◆ **Problem requirements**
Somewhere below, one line contains "ou pour une installation neuve. Nos" and a later line contains "sont adaptés à votre budget, et nous". Output those two lines and everything between them exactly, and nothing else.
═════ Record excerpts
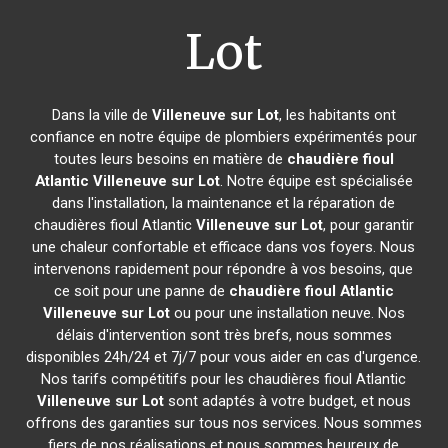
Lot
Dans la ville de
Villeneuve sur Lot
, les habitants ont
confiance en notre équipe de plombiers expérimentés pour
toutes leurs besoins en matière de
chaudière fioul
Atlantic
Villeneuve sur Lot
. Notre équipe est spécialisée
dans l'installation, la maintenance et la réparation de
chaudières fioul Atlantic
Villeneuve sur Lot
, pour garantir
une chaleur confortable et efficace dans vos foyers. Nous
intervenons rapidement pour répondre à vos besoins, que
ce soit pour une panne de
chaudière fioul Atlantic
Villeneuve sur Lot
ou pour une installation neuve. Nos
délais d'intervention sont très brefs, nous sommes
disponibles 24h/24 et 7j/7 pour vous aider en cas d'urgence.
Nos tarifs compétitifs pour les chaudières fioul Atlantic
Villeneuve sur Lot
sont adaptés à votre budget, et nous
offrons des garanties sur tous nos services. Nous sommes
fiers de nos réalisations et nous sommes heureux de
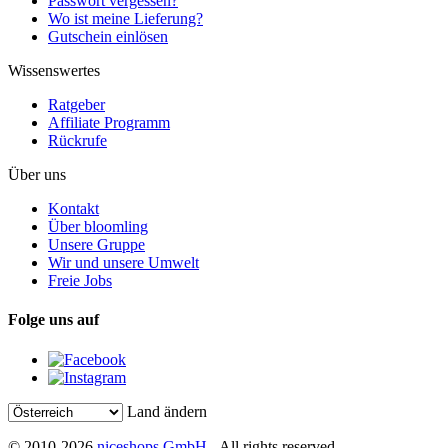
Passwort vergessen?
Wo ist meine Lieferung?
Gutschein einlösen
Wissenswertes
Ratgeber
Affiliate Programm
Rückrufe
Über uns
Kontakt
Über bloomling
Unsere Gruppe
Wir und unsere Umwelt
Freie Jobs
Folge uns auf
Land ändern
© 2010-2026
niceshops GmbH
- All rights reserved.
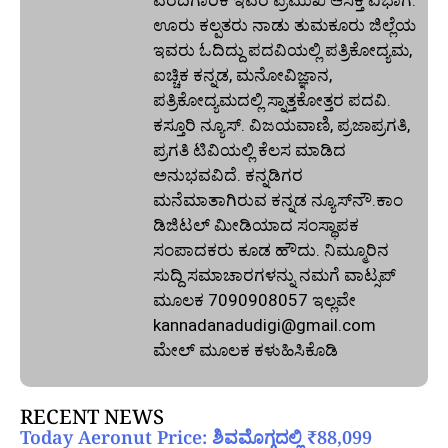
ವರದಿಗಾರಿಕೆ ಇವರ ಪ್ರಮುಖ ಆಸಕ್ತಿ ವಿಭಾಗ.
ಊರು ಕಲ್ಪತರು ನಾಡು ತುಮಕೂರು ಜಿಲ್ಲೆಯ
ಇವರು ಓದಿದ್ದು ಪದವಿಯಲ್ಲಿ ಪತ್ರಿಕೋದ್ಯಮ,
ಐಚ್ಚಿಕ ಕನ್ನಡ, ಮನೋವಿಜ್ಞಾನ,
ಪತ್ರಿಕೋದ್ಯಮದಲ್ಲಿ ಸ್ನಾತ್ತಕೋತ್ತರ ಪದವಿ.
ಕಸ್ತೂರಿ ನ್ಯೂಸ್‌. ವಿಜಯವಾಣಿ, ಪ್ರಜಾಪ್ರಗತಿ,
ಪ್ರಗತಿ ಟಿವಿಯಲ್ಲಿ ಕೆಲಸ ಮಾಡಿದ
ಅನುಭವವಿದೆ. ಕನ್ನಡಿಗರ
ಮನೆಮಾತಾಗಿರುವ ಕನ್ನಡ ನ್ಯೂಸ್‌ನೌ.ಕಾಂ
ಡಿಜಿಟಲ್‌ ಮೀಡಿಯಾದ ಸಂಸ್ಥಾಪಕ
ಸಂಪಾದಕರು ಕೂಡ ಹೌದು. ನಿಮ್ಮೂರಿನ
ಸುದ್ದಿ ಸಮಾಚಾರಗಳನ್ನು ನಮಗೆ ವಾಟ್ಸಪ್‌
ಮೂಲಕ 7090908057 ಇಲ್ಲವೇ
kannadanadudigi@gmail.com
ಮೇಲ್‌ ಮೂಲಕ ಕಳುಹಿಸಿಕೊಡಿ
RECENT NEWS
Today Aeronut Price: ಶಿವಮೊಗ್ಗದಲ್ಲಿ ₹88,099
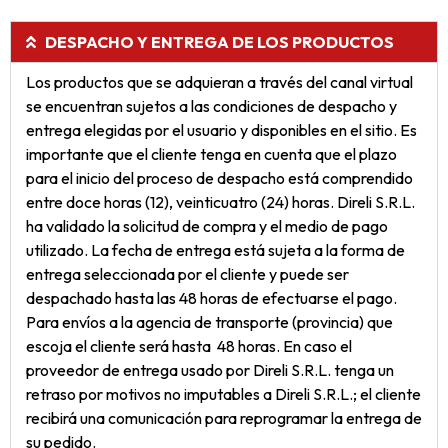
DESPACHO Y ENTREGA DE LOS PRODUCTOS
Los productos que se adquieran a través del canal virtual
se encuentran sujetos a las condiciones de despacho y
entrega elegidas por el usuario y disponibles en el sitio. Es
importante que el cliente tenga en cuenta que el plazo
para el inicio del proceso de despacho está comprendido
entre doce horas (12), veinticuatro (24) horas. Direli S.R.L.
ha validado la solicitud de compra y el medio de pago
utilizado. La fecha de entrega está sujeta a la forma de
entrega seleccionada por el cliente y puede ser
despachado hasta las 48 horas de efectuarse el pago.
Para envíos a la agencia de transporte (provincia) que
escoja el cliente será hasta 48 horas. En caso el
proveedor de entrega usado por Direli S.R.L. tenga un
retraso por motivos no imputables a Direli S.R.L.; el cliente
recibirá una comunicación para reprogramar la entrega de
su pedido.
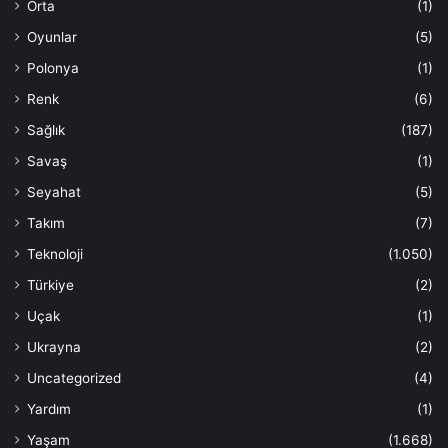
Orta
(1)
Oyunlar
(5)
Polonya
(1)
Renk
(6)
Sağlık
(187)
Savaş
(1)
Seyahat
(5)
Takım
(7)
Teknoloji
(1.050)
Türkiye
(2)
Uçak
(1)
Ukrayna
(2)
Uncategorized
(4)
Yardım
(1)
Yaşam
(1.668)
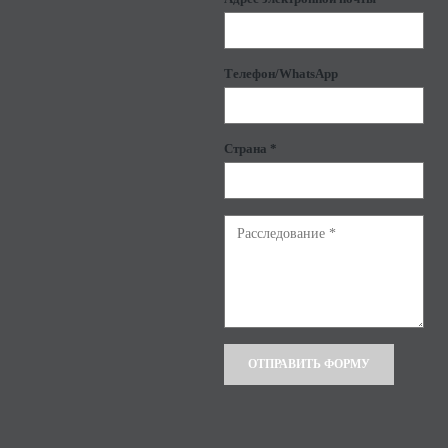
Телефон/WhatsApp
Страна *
══════════
═════ Record excerpts
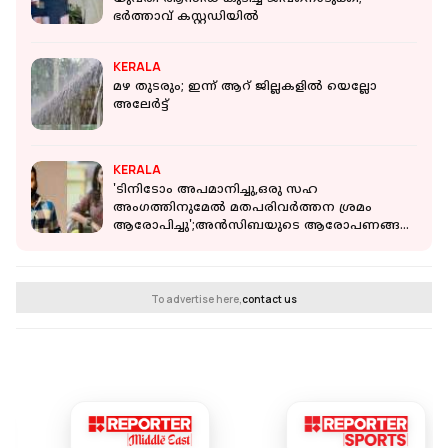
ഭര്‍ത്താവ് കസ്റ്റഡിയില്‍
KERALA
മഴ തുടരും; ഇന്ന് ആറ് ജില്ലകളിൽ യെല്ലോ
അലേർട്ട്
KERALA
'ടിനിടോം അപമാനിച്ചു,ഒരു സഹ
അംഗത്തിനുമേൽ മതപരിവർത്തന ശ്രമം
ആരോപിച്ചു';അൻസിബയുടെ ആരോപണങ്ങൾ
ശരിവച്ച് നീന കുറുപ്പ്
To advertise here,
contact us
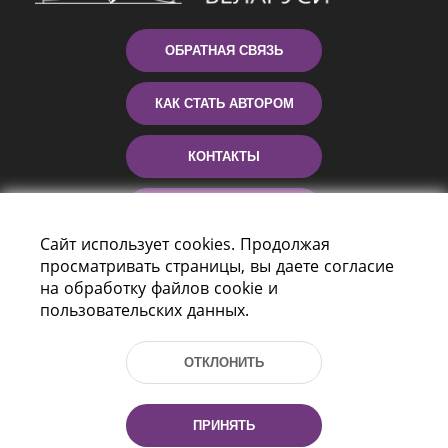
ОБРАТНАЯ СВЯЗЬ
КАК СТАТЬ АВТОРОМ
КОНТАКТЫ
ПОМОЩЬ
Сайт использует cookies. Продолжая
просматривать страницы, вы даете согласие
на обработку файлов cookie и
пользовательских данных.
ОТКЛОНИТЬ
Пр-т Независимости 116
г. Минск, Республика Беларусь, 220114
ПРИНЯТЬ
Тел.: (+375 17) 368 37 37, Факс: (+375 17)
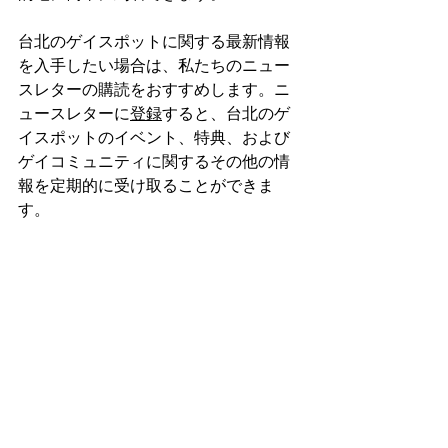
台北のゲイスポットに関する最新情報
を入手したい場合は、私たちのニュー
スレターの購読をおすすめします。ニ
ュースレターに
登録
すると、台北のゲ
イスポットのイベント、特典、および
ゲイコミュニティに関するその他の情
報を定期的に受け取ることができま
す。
══════════
═════ Record excerpts
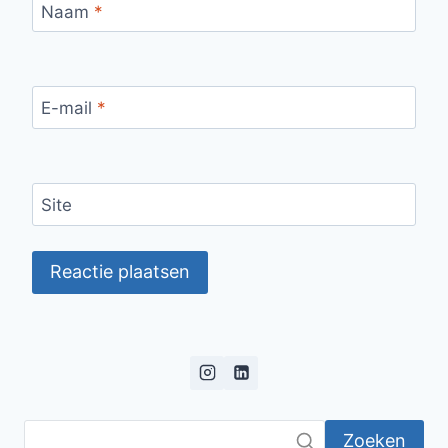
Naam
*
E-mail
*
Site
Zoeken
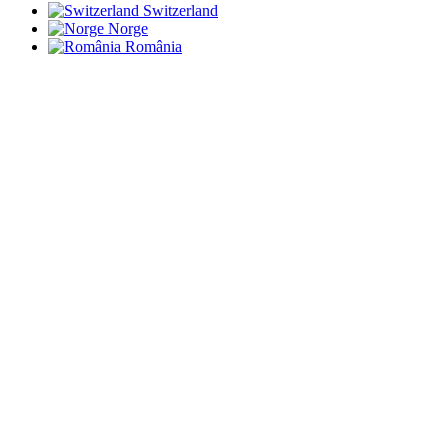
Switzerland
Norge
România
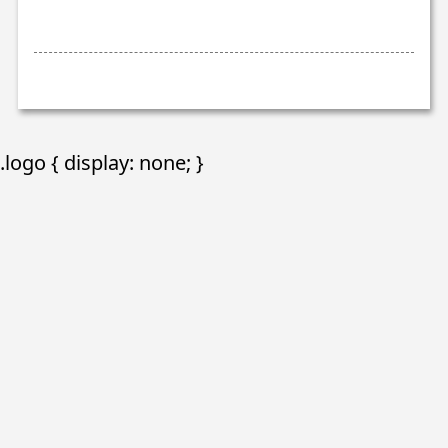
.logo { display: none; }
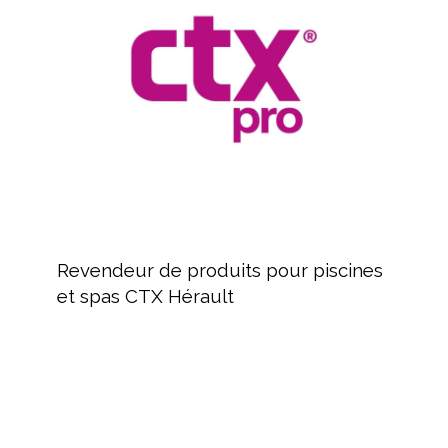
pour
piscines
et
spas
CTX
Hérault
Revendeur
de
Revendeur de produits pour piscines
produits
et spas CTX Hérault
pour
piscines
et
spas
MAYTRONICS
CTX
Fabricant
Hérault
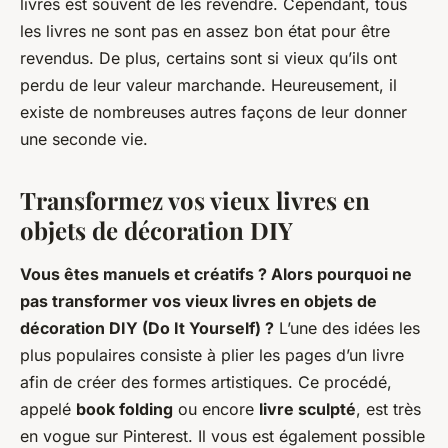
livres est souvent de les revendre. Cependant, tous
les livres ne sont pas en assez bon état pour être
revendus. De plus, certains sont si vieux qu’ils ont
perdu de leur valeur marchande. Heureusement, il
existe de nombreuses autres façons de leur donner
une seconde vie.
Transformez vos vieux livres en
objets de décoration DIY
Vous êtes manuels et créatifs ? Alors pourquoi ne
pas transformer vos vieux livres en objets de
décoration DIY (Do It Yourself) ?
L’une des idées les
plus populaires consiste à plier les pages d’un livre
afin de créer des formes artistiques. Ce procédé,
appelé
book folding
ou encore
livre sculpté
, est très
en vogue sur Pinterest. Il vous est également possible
══════════
◆ **Task solution**
ou pour une installation neuve. Nos
délais d'intervention sont très brefs, nous sommes
disponibles 24h/24 et 7j/7 pour vous aider en cas d'urgence.
Nos tarifs compétitifs pour les chaudières fioul Atlantic
Villeneuve sur Lot
sont adaptés à votre budget, et nous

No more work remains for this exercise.